━━━━━ DATA EXTRACTS ━━━━━

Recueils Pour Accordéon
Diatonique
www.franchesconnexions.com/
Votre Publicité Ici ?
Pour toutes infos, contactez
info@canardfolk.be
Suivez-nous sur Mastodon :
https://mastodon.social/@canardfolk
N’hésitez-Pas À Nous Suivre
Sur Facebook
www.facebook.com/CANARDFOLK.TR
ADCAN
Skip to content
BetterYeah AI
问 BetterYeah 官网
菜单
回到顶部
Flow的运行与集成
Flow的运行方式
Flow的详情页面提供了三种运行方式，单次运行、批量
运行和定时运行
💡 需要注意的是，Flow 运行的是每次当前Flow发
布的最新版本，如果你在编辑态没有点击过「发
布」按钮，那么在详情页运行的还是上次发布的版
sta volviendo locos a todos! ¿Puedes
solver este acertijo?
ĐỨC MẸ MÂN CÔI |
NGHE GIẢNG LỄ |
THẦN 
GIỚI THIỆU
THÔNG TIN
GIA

━━━━━
━━━━━ DATA EXTRACTS ━━━━━

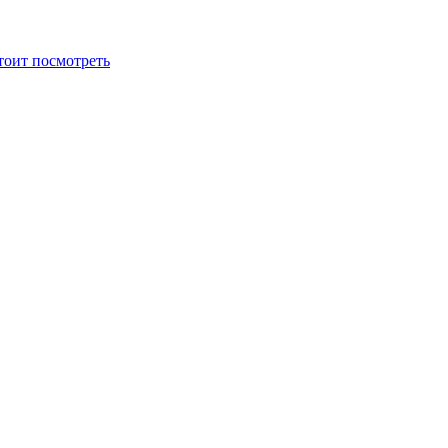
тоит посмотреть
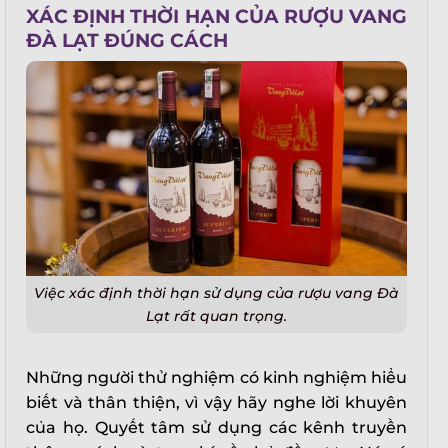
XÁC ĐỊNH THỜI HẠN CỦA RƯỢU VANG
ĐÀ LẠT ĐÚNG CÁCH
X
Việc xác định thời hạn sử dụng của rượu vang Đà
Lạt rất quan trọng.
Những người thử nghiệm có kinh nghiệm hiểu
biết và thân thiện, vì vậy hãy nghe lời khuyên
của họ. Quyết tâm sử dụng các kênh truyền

━━━━━

▶ **WHAT YOU NEED TO DO**: Using the listing above, list every line in which the string "dụng" occurs.

▶ **EXERCISE RESPONSE**:
Việc xác định thời hạn sử dụng của rượu vang Đà
của họ. Quyết tâm sử dụng các kênh truyền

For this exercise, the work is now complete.